- **INSTRUCTIONS TO FOLLOW**:
In this exercise, the data must be written out exactly.

- **DATA TO EXAMINE**:
+ + + +

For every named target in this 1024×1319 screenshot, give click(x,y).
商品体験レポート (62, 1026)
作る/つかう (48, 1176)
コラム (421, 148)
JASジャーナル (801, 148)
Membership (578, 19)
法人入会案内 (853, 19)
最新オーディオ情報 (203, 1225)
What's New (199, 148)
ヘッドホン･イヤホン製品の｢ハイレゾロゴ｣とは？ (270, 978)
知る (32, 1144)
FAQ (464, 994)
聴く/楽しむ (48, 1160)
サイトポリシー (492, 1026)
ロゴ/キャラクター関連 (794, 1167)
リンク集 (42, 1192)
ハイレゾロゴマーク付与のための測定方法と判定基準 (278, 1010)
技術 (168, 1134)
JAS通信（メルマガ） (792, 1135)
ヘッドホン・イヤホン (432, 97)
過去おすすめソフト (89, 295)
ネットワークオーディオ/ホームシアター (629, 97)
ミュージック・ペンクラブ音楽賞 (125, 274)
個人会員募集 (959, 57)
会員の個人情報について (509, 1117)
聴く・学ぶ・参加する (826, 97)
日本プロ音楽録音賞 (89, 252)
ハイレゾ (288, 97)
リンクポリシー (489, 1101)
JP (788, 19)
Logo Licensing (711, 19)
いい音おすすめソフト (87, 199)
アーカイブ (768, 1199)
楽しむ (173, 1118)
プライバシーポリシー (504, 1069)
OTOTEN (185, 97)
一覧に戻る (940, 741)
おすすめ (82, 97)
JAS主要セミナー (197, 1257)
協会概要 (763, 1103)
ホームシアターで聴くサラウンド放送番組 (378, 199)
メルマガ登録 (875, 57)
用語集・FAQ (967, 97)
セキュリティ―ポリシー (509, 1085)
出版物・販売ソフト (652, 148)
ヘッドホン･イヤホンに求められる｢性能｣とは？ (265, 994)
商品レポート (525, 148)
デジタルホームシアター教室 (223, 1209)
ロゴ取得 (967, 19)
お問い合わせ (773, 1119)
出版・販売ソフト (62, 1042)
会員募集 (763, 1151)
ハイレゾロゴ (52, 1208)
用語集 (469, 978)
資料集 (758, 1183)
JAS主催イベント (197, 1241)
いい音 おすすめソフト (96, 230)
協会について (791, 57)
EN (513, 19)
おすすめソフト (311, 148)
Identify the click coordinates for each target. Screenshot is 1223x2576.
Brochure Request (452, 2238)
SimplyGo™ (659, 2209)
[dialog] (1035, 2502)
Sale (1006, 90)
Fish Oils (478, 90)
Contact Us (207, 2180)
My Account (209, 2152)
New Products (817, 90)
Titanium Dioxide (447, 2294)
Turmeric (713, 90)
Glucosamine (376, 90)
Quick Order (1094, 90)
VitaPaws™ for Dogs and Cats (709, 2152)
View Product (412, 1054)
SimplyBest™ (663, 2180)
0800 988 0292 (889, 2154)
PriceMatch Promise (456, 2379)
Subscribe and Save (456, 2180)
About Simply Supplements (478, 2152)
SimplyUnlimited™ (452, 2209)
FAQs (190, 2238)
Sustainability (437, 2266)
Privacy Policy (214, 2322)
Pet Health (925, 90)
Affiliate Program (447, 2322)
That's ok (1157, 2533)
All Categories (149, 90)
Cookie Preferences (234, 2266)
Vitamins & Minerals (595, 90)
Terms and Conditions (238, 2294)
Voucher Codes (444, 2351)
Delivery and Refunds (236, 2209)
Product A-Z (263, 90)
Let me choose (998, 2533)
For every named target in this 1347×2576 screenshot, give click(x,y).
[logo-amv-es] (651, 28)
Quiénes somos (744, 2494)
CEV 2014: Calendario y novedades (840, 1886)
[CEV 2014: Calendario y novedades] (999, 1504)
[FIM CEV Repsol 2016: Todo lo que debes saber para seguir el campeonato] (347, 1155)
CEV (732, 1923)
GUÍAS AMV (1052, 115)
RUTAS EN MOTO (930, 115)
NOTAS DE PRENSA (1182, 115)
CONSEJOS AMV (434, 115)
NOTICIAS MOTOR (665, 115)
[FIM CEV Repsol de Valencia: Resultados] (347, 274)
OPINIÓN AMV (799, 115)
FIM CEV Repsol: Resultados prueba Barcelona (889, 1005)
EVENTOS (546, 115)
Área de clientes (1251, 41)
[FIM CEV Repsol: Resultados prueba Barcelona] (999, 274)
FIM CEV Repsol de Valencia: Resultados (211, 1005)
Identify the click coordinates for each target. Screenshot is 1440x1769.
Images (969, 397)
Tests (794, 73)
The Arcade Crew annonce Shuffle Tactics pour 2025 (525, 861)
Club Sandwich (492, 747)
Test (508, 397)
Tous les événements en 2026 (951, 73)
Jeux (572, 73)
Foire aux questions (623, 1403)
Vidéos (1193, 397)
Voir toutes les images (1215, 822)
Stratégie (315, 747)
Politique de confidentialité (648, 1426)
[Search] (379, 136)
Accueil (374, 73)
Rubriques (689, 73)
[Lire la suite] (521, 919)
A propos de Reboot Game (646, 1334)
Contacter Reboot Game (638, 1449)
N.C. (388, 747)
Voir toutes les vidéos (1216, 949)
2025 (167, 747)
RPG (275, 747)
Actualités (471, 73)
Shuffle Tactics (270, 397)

+ + + +

- **FINAL ANSWER**:
For every named target in this 1024×1319 screenshot, give click(x,y).
商品体験レポート (62, 1026)
作る/つかう (48, 1176)
コラム (421, 148)
JASジャーナル (801, 148)
Membership (578, 19)
法人入会案内 (853, 19)
最新オーディオ情報 (203, 1225)
What's New (199, 148)
ヘッドホン･イヤホン製品の｢ハイレゾロゴ｣とは？ (270, 978)
知る (32, 1144)
FAQ (464, 994)
聴く/楽しむ (48, 1160)
サイトポリシー (492, 1026)
ロゴ/キャラクター関連 (794, 1167)
リンク集 (42, 1192)
ハイレゾロゴマーク付与のための測定方法と判定基準 (278, 1010)
技術 (168, 1134)
JAS通信（メルマガ） (792, 1135)
ヘッドホン・イヤホン (432, 97)
過去おすすめソフト (89, 295)
ネットワークオーディオ/ホームシアター (629, 97)
ミュージック・ペンクラブ音楽賞 (125, 274)
個人会員募集 (959, 57)
会員の個人情報について (509, 1117)
聴く・学ぶ・参加する (826, 97)
日本プロ音楽録音賞 (89, 252)
ハイレゾ (288, 97)
リンクポリシー (489, 1101)
JP (788, 19)
Logo Licensing (711, 19)
いい音おすすめソフト (87, 199)
アーカイブ (768, 1199)
楽しむ (173, 1118)
プライバシーポリシー (504, 1069)
OTOTEN (185, 97)
一覧に戻る (940, 741)
おすすめ (82, 97)
JAS主要セミナー (197, 1257)
協会概要 (763, 1103)
ホームシアターで聴くサラウンド放送番組 (378, 199)
メルマガ登録 (875, 57)
用語集・FAQ (967, 97)
セキュリティ―ポリシー (509, 1085)
出版物・販売ソフト (652, 148)
ヘッドホン･イヤホンに求められる｢性能｣とは？ (265, 994)
商品レポート (525, 148)
デジタルホームシアター教室 (223, 1209)
ロゴ取得 (967, 19)
お問い合わせ (773, 1119)
出版・販売ソフト (62, 1042)
会員募集 (763, 1151)
ハイレゾロゴ (52, 1208)
用語集 (469, 978)
資料集 (758, 1183)
JAS主催イベント (197, 1241)
いい音 おすすめソフト (96, 230)
協会について (791, 57)
EN (513, 19)
おすすめソフト (311, 148)
Identify the click coordinates for each target. Screenshot is 1223x2576.
Brochure Request (452, 2238)
SimplyGo™ (659, 2209)
[dialog] (1035, 2502)
Sale (1006, 90)
Fish Oils (478, 90)
Contact Us (207, 2180)
My Account (209, 2152)
New Products (817, 90)
Titanium Dioxide (447, 2294)
Turmeric (713, 90)
Glucosamine (376, 90)
Quick Order (1094, 90)
VitaPaws™ for Dogs and Cats (709, 2152)
View Product (412, 1054)
SimplyBest™ (663, 2180)
0800 988 0292 (889, 2154)
PriceMatch Promise (456, 2379)
Subscribe and Save (456, 2180)
About Simply Supplements (478, 2152)
SimplyUnlimited™ (452, 2209)
FAQs (190, 2238)
Sustainability (437, 2266)
Privacy Policy (214, 2322)
Pet Health (925, 90)
Affiliate Program (447, 2322)
That's ok (1157, 2533)
All Categories (149, 90)
Cookie Preferences (234, 2266)
Vitamins & Minerals (595, 90)
Terms and Conditions (238, 2294)
Voucher Codes (444, 2351)
Delivery and Refunds (236, 2209)
Product A-Z (263, 90)
Let me choose (998, 2533)
For every named target in this 1347×2576 screenshot, give click(x,y).
[logo-amv-es] (651, 28)
Quiénes somos (744, 2494)
CEV 2014: Calendario y novedades (840, 1886)
[CEV 2014: Calendario y novedades] (999, 1504)
[FIM CEV Repsol 2016: Todo lo que debes saber para seguir el campeonato] (347, 1155)
CEV (732, 1923)
GUÍAS AMV (1052, 115)
RUTAS EN MOTO (930, 115)
NOTAS DE PRENSA (1182, 115)
CONSEJOS AMV (434, 115)
NOTICIAS MOTOR (665, 115)
[FIM CEV Repsol de Valencia: Resultados] (347, 274)
OPINIÓN AMV (799, 115)
FIM CEV Repsol: Resultados prueba Barcelona (889, 1005)
EVENTOS (546, 115)
Área de clientes (1251, 41)
[FIM CEV Repsol: Resultados prueba Barcelona] (999, 274)
FIM CEV Repsol de Valencia: Resultados (211, 1005)
Identify the click coordinates for each target. Screenshot is 1440x1769.
Images (969, 397)
Tests (794, 73)
The Arcade Crew annonce Shuffle Tactics pour 2025 (525, 861)
Club Sandwich (492, 747)
Test (508, 397)
Tous les événements en 2026 (951, 73)
Jeux (572, 73)
Foire aux questions (623, 1403)
Vidéos (1193, 397)
Voir toutes les images (1215, 822)
Stratégie (315, 747)
Politique de confidentialité (648, 1426)
[Search] (379, 136)
Accueil (374, 73)
Rubriques (689, 73)
[Lire la suite] (521, 919)
A propos de Reboot Game (646, 1334)
Contacter Reboot Game (638, 1449)
N.C. (388, 747)
Voir toutes les vidéos (1216, 949)
2025 (167, 747)
RPG (275, 747)
Actualités (471, 73)
Shuffle Tactics (270, 397)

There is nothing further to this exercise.